Use Scheduled Agents for tasks that should happen on a fixed cadence. Good fits include:

  • dependency update checks
  • stale issue or PR triage
  • repository hygiene
  • documentation refreshes
  • recurring reports or audits

Each scheduled run starts a fresh cloud agent session and records its own task history, so you can review what ran, when it ran, and what the agent did.

Use Slack or Linear when the task starts from team conversation or issue context. These integrations are best for:

  • turning a Slack thread into an implementation task
  • asking an agent to investigate a Linear issue
  • generating a PR from a bug report or product request
  • letting teammates monitor progress without opening Warp

The agent posts progress updates back to the source thread or issue and provides a shared run link for deeper inspection.

Use GitHub Actions when the trigger should be tied to a repository event.

For example:

  • review a PR when it opens
  • respond to an @oz-agent comment
  • summarize issues on a schedule
  • attempt a fix when CI fails
  • suggest fixes for review comments

The GitHub Action can pass event data, prior step output, and repository context into the agent prompt. The agent can comment, review, or open branches depending on the workflow permissions you grant.

Start runs from scripts or internal systems

Section titled “Start runs from scripts or internal systems”

Use the Oz CLI for scripts and terminal workflows. Use the Oz API and SDK when another service should create or monitor runs.
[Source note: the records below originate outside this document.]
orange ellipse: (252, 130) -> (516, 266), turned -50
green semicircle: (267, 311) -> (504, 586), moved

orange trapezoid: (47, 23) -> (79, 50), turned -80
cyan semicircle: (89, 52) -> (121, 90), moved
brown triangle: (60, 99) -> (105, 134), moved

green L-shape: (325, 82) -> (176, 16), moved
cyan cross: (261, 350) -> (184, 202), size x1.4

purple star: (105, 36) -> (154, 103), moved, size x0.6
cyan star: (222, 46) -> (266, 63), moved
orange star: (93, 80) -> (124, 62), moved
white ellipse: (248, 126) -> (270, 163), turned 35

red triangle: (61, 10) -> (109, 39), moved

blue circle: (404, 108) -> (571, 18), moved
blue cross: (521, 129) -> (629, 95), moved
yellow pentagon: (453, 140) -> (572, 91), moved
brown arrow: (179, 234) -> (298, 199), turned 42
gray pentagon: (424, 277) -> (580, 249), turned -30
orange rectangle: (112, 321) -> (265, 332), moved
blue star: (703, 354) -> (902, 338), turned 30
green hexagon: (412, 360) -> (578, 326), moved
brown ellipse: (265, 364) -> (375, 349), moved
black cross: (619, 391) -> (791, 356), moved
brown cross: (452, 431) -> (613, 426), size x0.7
This is useful for:

  • internal dashboards
  • custom webhooks
  • CI systems outside GitHub Actions
  • recurring jobs managed by your own scheduler
  • workflows that need to query run status or results programmatically

Name cloud runs consistently with --name so your team can filter and review related runs later.
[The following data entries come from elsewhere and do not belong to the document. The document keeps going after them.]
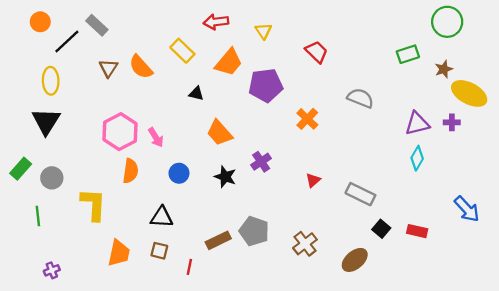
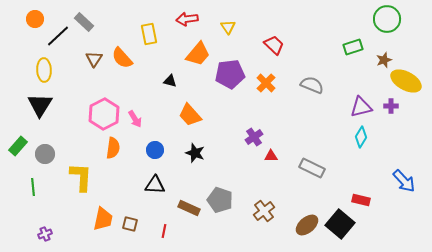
yellow rectangle: (182, 51) -> (149, 34), moved, turned 35
orange cross: (307, 119) -> (266, 83), moved
purple cross: (261, 162) -> (254, 137), moved
red triangle: (313, 180) -> (271, 156), turned 40
black triangle: (162, 217) -> (155, 185), moved
black square: (381, 229) -> (340, 224), moved, size x1.8
brown rectangle: (218, 240) -> (189, 208), turned 50
brown square: (159, 251) -> (130, 224), moved

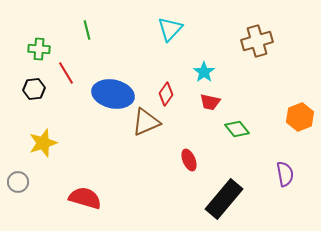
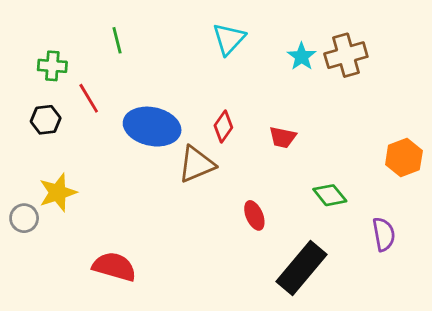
cyan star: (204, 72) -> (302, 56), moved
green diamond: (237, 129) -> (330, 195), moved
gray circle: (18, 182) -> (24, 218), moved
Before deploying an unattended agent, define:

  • Trigger - What starts the run: schedule, Slack, Linear, GitHub event, CLI command, API request, or another automation.
  • Context - Which repository, issue, thread, PR, logs, or files the agent needs.
  • Environment - Where the agent runs, including repos, image, setup commands, secrets, and any MCP servers.
  • Permissions - What the agent can read or write in GitHub, Slack, Linear, or other systems.
  • Output - Whether the agent should comment, open a PR, generate an artifact, post a summary, or only report findings.
  • Review path - Where a human will inspect the run, validate results, and approve changes.
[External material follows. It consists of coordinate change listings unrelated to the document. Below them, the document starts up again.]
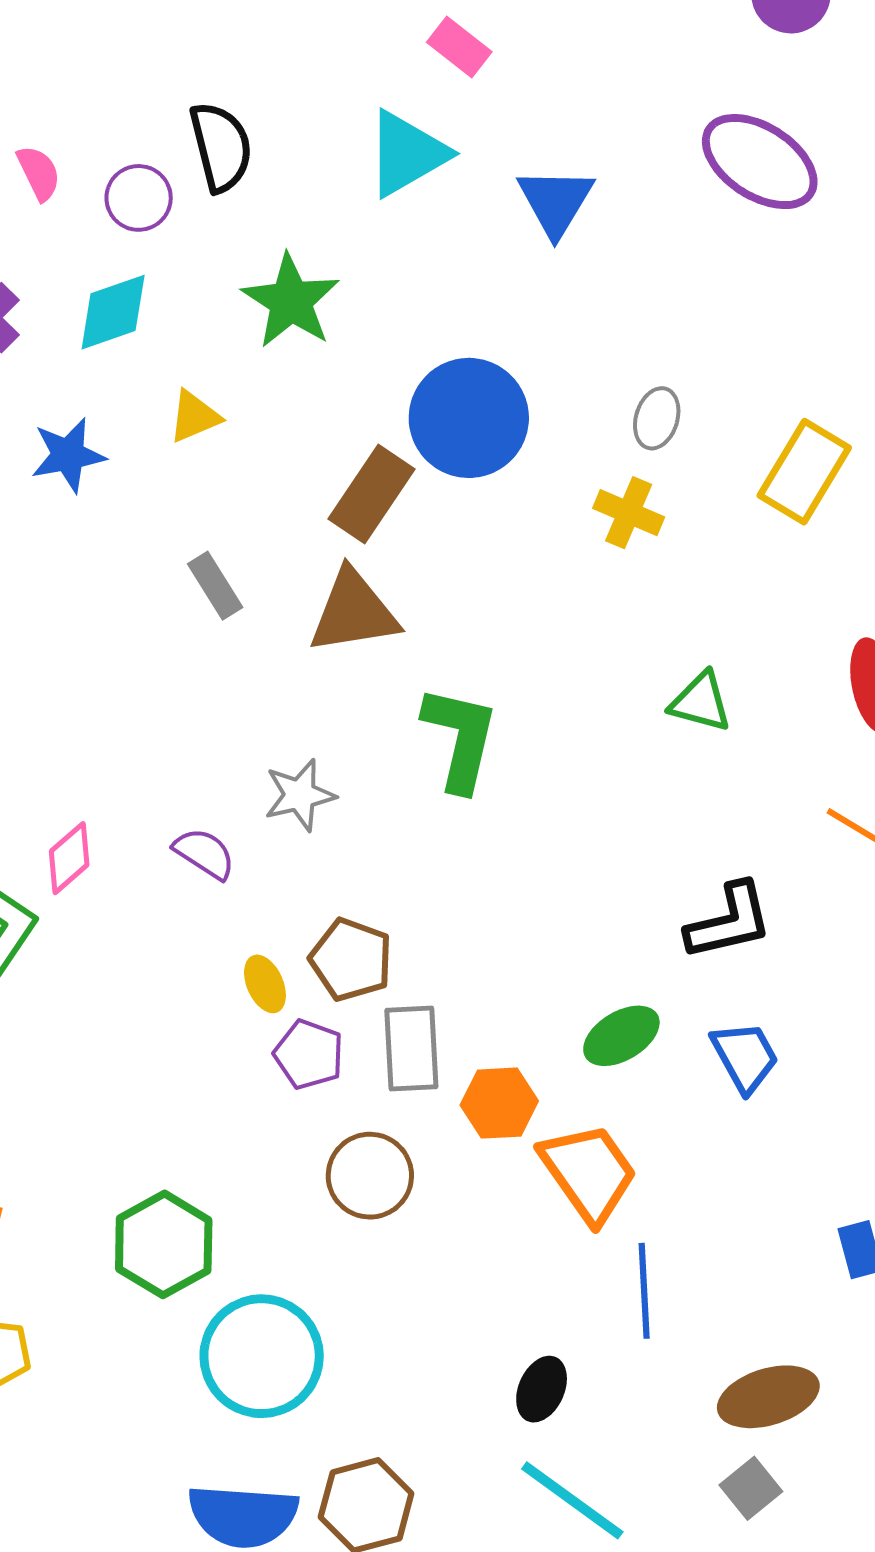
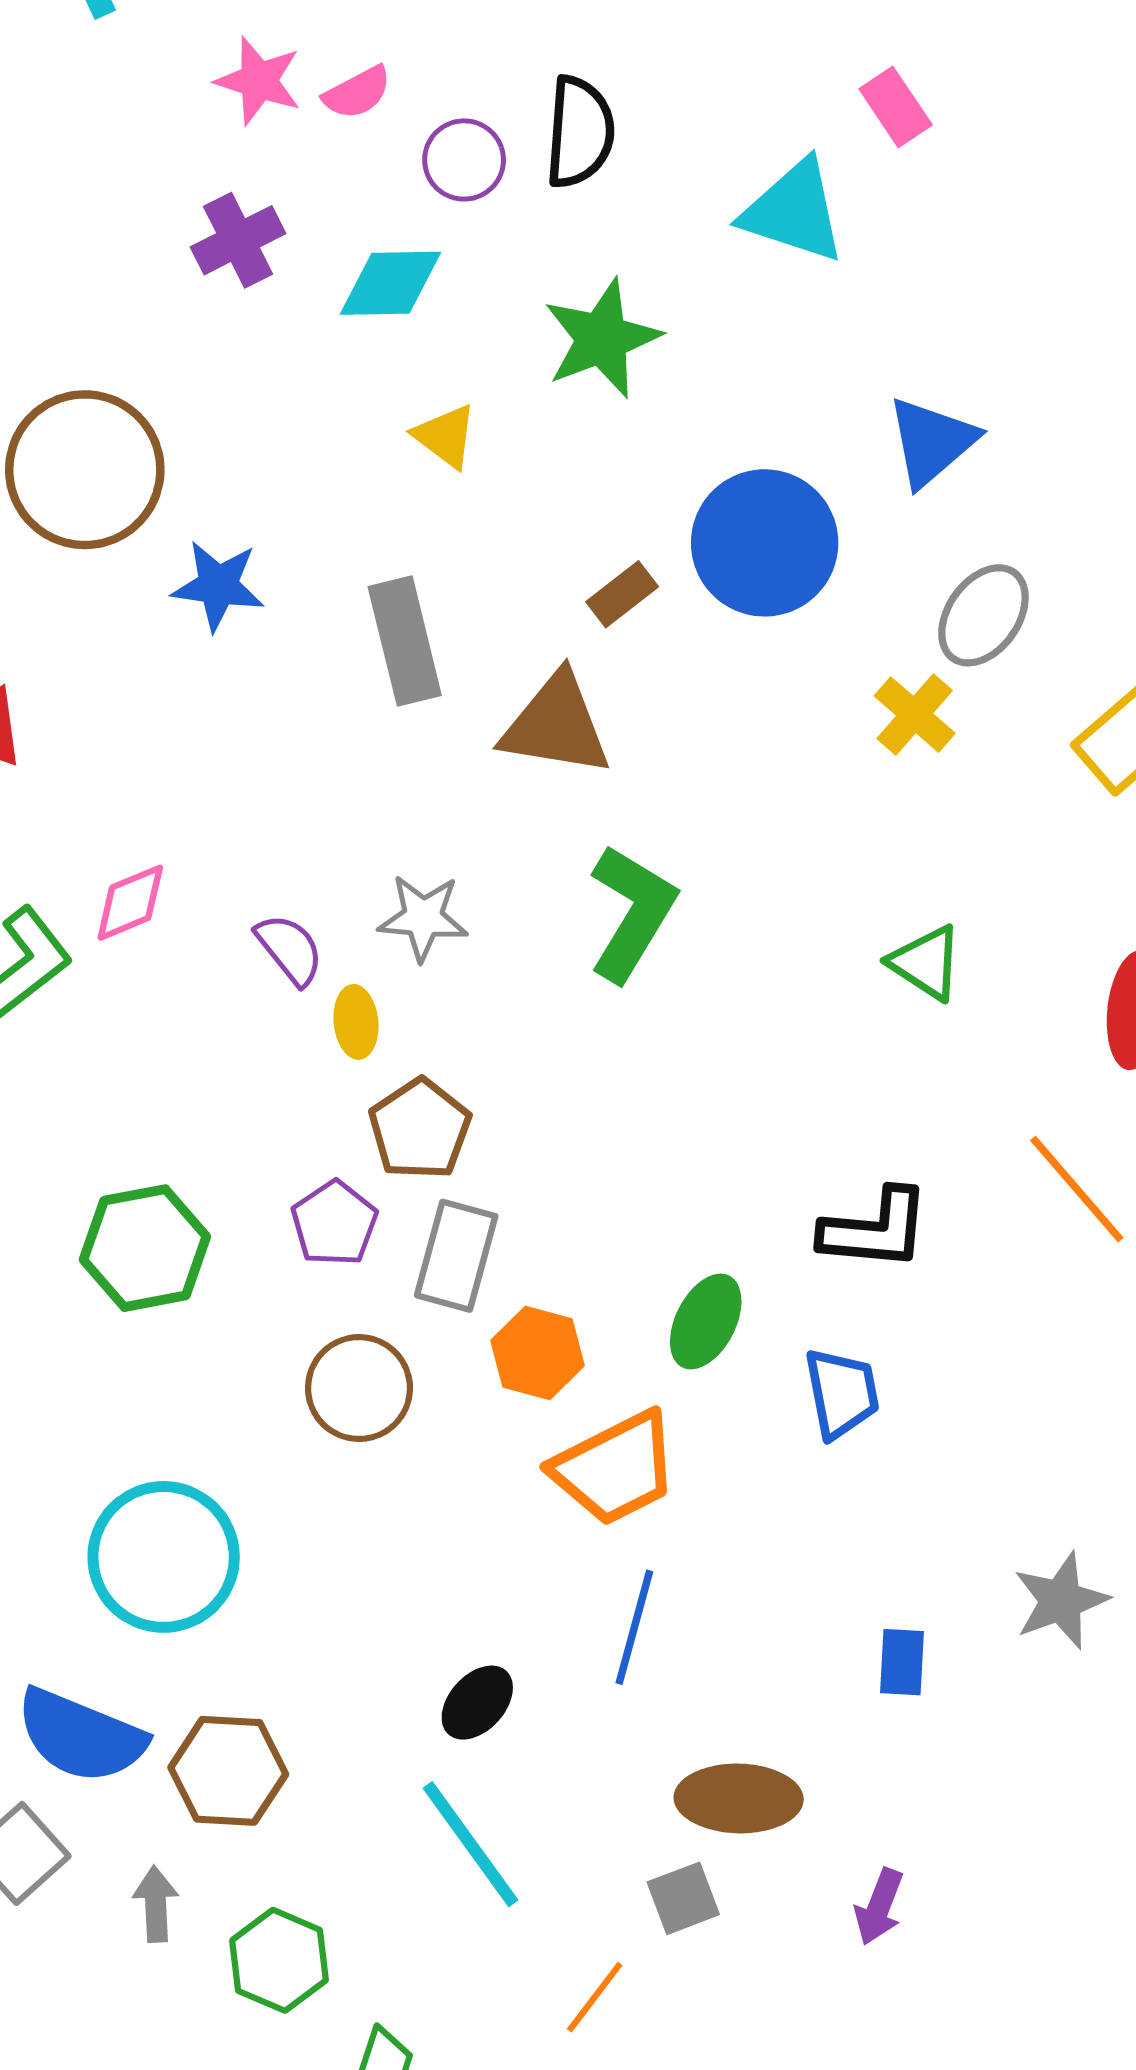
cyan triangle: (407, 154) -> (794, 211), turned 30
pink semicircle: (39, 173) -> (357, 93), turned 70
blue triangle: (556, 202) -> (932, 442), moved
yellow triangle: (194, 417) -> (445, 436), turned 42
gray ellipse: (657, 418) -> (983, 615), size x1.4
blue star: (68, 455) -> (218, 586), moved
brown rectangle: (372, 494) -> (622, 594), size x0.6
gray rectangle: (215, 586) -> (405, 641), size x1.5
yellow ellipse: (265, 984) -> (356, 1022), moved
green ellipse: (621, 1036) -> (706, 1321), turned -50
orange trapezoid: (589, 1173) -> (615, 1468), turned 80
green hexagon: (164, 1244) -> (145, 1248), moved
If the agent can change code or infrastructure, keep the instructions narrow and make validation explicit.

Unattended does not mean invisible. Use these surfaces to review what happened:

  • Oz web app - View runs, schedules, run metadata, and session transcripts from a browser or mobile device.
  • Managing cloud agents - Filter runs by source, status, day, creator, or trigger.
  • Cloud agent session sharing - Inspect the prompt, plan, commands, logs, output, and follow-up messages where available.
  • Oz API and SDK - Query runs and build internal monitoring around status, runtime, or outcomes.

When a run creates a PR, include the cloud run link in the PR description or a comment. See Attach agent session context to GitHub PRs for a template.

Start with one narrow workflow before deploying many unattended agents:

  1. Pick one trigger and one repository.
  2. Use a focused prompt or skill.
  3. Run it manually or with Run now before enabling a recurring schedule.
  4. Confirm the run has the right environment, secrets, and permissions.
  5. Check the output and session transcript.
  6. Add a review or approval step before merging code changes.
  7. Expand the workflow only after the first runs are predictable.